The original goal was to extract structured information (people, places, relationships) via OCR + AI analysis. The pipeline looks roughly like this:
• Bulk ingest via torrent (aria2c) • Normalize + upload to Cloudflare R2 • OCR and text extraction • Media classification + AI prioritization • AI analysis (DeepSeek) for entity extraction • Load structured results into PostgreSQL • Generate person↔document and person↔person relationships
At this scale, the bottleneck wasn’t storage — it was AI cost and throughput.
Running full AI enrichment over millions of pages is slow and compute-intensive. Because of that, only portions of the corpus were initially enriched with structured metadata.

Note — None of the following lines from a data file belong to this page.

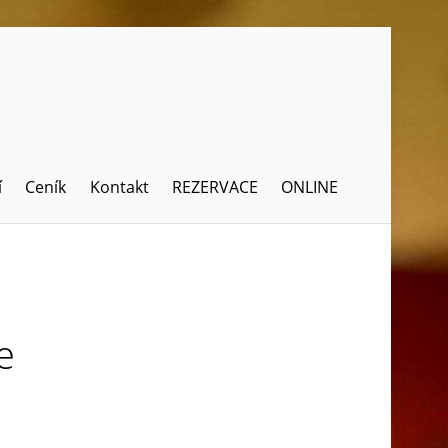
í
Ceník
Kontakt
REZERVACE
ONLINE
e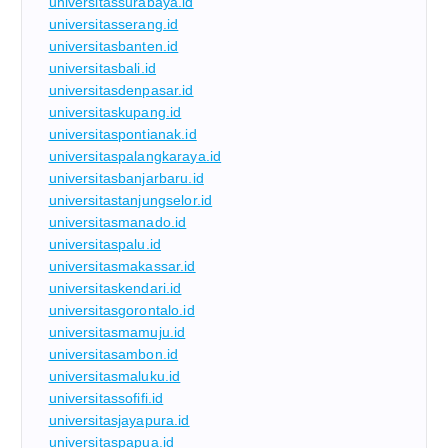
universitassurabaya.id
universitasserang.id
universitasbanten.id
universitasbali.id
universitasdenpasar.id
universitaskupang.id
universitaspontianak.id
universitaspalangkaraya.id
universitasbanjarbaru.id
universitastanjungselor.id
universitasmanado.id
universitaspalu.id
universitasmakassar.id
universitaskendari.id
universitasgorontalo.id
universitasmamuju.id
universitasambon.id
universitasmaluku.id
universitassofifi.id
universitasjayapura.id
universitaspapua.id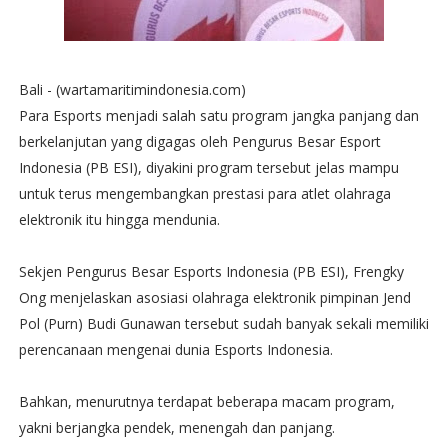
Bali - (wartamaritimindonesia.com)
Para Esports menjadi salah satu program jangka panjang dan
berkelanjutan yang digagas oleh Pengurus Besar Esport
Indonesia (PB ESI), diyakini program tersebut jelas mampu
untuk terus mengembangkan prestasi para atlet olahraga
elektronik itu hingga mendunia.
Sekjen Pengurus Besar Esports Indonesia (PB ESI), Frengky
Ong menjelaskan asosiasi olahraga elektronik pimpinan Jend
Pol (Purn) Budi Gunawan tersebut sudah banyak sekali memiliki
perencanaan mengenai dunia Esports Indonesia.
Bahkan, menurutnya terdapat beberapa macam program,
yakni berjangka pendek, menengah dan panjang.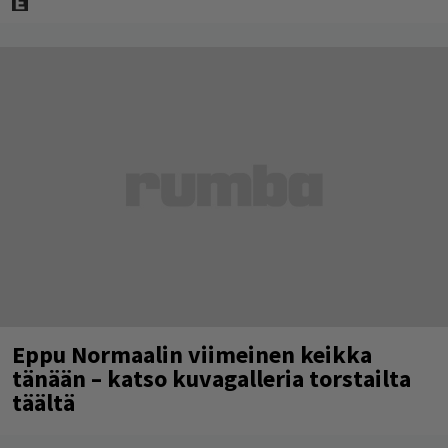
Eppu Normaalin viimeinen keikka
tänään – katso kuvagalleria torstailta
täältä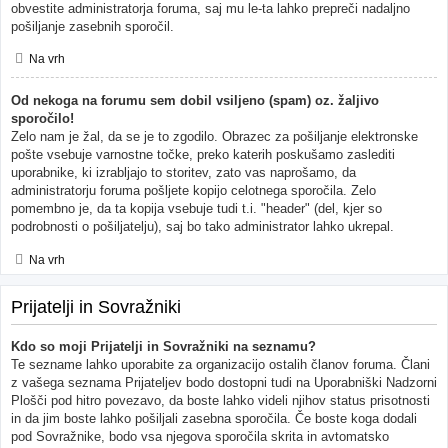
obvestite administratorja foruma, saj mu le-ta lahko prepreči nadaljno
pošiljanje zasebnih sporočil.
Na vrh
Od nekoga na forumu sem dobil vsiljeno (spam) oz. žaljivo
sporočilo!
Zelo nam je žal, da se je to zgodilo. Obrazec za pošiljanje elektronske
pošte vsebuje varnostne točke, preko katerih poskušamo zaslediti
uporabnike, ki izrabljajo to storitev, zato vas naprošamo, da
administratorju foruma pošljete kopijo celotnega sporočila. Zelo
pomembno je, da ta kopija vsebuje tudi t.i. "header" (del, kjer so
podrobnosti o pošiljatelju), saj bo tako administrator lahko ukrepal.
Na vrh
Prijatelji in Sovražniki
Kdo so moji Prijatelji in Sovražniki na seznamu?
Te sezname lahko uporabite za organizacijo ostalih članov foruma. Člani
z vašega seznama Prijateljev bodo dostopni tudi na Uporabniški Nadzorni
Plošči pod hitro povezavo, da boste lahko videli njihov status prisotnosti
in da jim boste lahko pošiljali zasebna sporočila. Če boste koga dodali
pod Sovražnike, bodo vsa njegova sporočila skrita in avtomatsko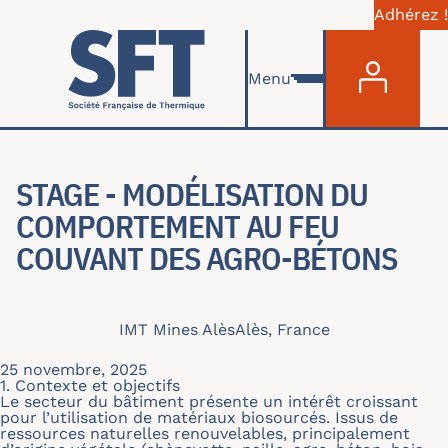
Adhérez !
Menu du com
Aller au contenu principal
Menu
STAGE - MODÉLISATION DU
COMPORTEMENT AU FEU
COUVANT DES AGRO-BÉTONS
IMT Mines Alès
Alès, France
25 novembre, 2025
1. Contexte et objectifs
Le secteur du bâtiment présente un intérêt croissant
pour l’utilisation de matériaux biosourcés. Issus de
ressources naturelles renouvelables, principalement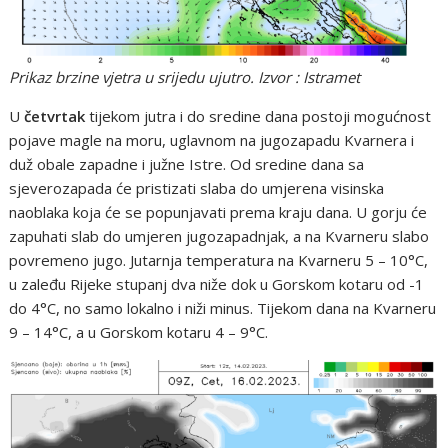
Prikaz brzine vjetra u srijedu ujutro. Izvor : Istramet
U
četvrtak
tijekom jutra i do sredine dana postoji mogućnost
pojave magle na moru, uglavnom na jugozapadu Kvarnera i
duž obale zapadne i južne Istre. Od sredine dana sa
sjeverozapada će pristizati slaba do umjerena visinska
naoblaka koja će se popunjavati prema kraju dana. U gorju će
zapuhati slab do umjeren jugozapadnjak, a na Kvarneru slabo
povremeno jugo. Jutarnja temperatura na Kvarneru 5 – 10°C,
u zaleđu Rijeke stupanj dva niže dok u Gorskom kotaru od -1
do 4°C, no samo lokalno i niži minus. Tijekom dana na Kvarneru
9 – 14°C, a u Gorskom kotaru 4 – 9°C.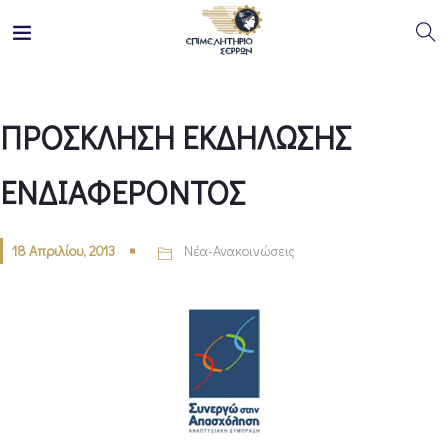
ΠΡΟΣΚΛΗΣΗ ΕΚΔΗΛΩΣΗΣ
ΕΝΔΙΑΦΕΡΟΝΤΟΣ
18 Απριλίου, 2013
Νέα-Ανακοινώσεις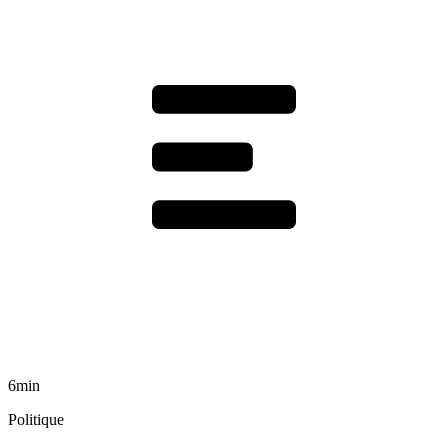
6min
Politique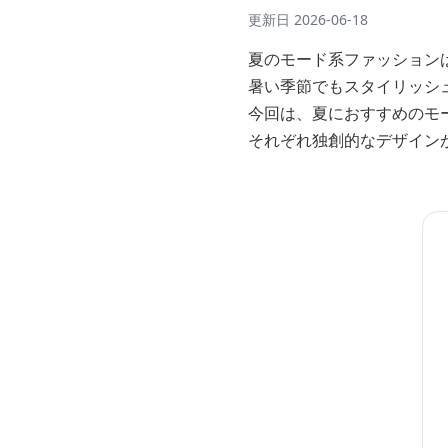
更新日
2026-06-18
夏のモード系ファッション
暑い季節でもスタイリッシ
今回は、夏におすすめのモ
それぞれ独創的なデザイン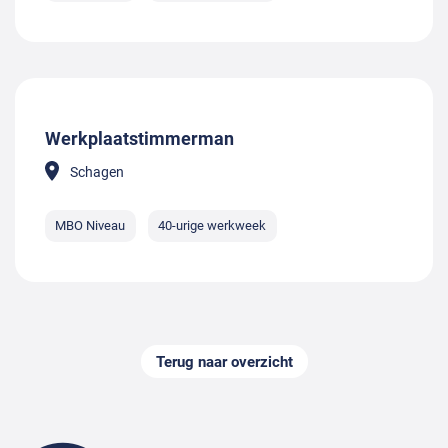
Werkplaatstimmerman
Schagen
MBO Niveau
40-urige werkweek
Terug naar overzicht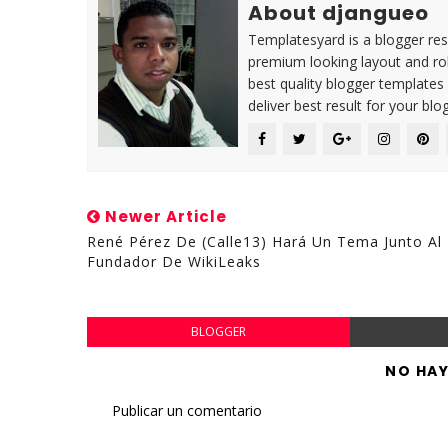
About djangueo
Templatesyard is a blogger reso
premium looking layout and rob
best quality blogger templates
deliver best result for your blog
Newer Article
René Pérez De (Calle13) Hará Un Tema Junto Al
Fundador De WikiLeaks
BLOGGER
NO HA
Publicar un comentario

To avoid discoverability being limited by enrichment progress, I added:
• Full-text search across all 2.7M+ pages • Page-level deep linking into source documents • A conversational “Ask the Archive” feature that retrieves from the indexed corpus
The architecture today is:
Ingestion → OCR → Indexed text store → AI enrichment (incremental) → Postgres for relationships → Search + Graph + Chat layer
Some of the more interesting challenges:
• Entity collision from messy OCR output • Preventing high-degree “hub” entities from polluting graph queries • Incremental reprocessing when improving extraction • Balancing precomputed graph edges vs. query-time joins • Handling burst traffic (20–55k visits/day)
I’d appreciate feedback on: 1. Whether moving relationship storage to a graph-native DB would make sense long-term 2. Better strategies for incremental AI enrichment at this scale 3. Techniques to reduce noisy edge generation in large document graphs
Happy to answer technical questions.